Mercredi 7
Tips or Traps? Advancing understanding to steer clear of impoverishment traps and tipping points
Niki Frantzeskaki
› 10:25 - 11:20 (55min)
› Antigone 3
The Reification Trap, or “Following the Data Around” -­‐ Resilience and the Sustainability Hangover,
Richard Stedman  1@  
1 : Cornell University
91709 – Cornell University – Ithaca, New York 14853 US -  États-Unis

Resilience theory, as is the case with many other perspectives, may suffer from what I refer to here as the “reification trap”, where one's notion of the core meanings of a construct are overly affected by the kinds of data and measures invoked as empirical indicators of the construct. Researchers and practitioners invoke broader constructs such as resilience, sustainability, and dependence base, but do so based on (necessarily) partial measures and indicators. Quite simply, we forget that our indicators are partial, and subsequently conflate our particular indicator with the broader construct itself. This can impede the exchange between data and theory, especially if scholars prematurely converge around particular indicators.
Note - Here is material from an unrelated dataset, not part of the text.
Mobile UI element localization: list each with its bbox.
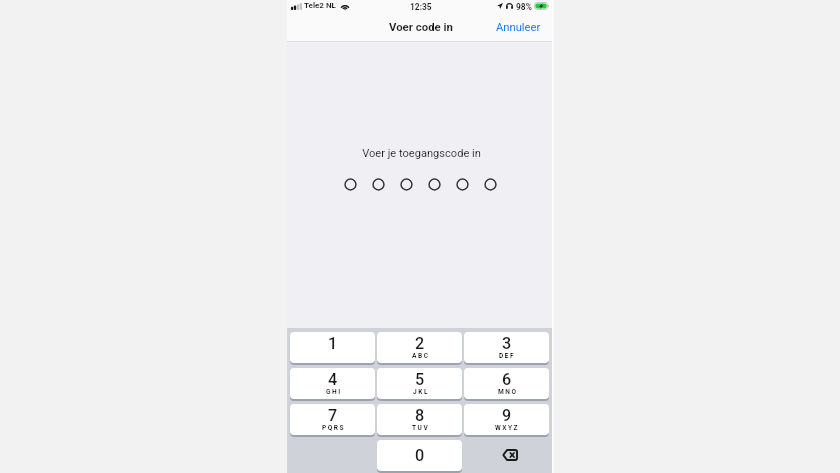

As part of the "Tips or Traps" session submitted by Tidball et al., I make the case that resilience theory has suffered from this problem in a number of key ways. Foremost to this analysis is a particular lack of attention to the role of active human agents in resilience analyses. Although resilience differs from sustainability in a number of crucial ways, I argue for the existence of a “sustainability hangover,” where analyses based on arms-length census-type data have dominated analyses (and subsequent conceptions) of sustainability and resilience. The origins of resilience within systems ecology may have contributed to this issue as well. Such conceptions have come at the expense of serious engagement with the subjectivity of individual and collective human agency: the perception of social-ecological change, the active interpretation of such change, perceived capacity to act, and the myriad other elements that define human subjectivity in social-ecological systems. As such, resilience and related perspectives have not been sufficiently populated with elements that fundamentally engage agency. This, in turn, is likely to undercut researcher and practitioner understandings the processes of regime shifts and other core elements of resilience.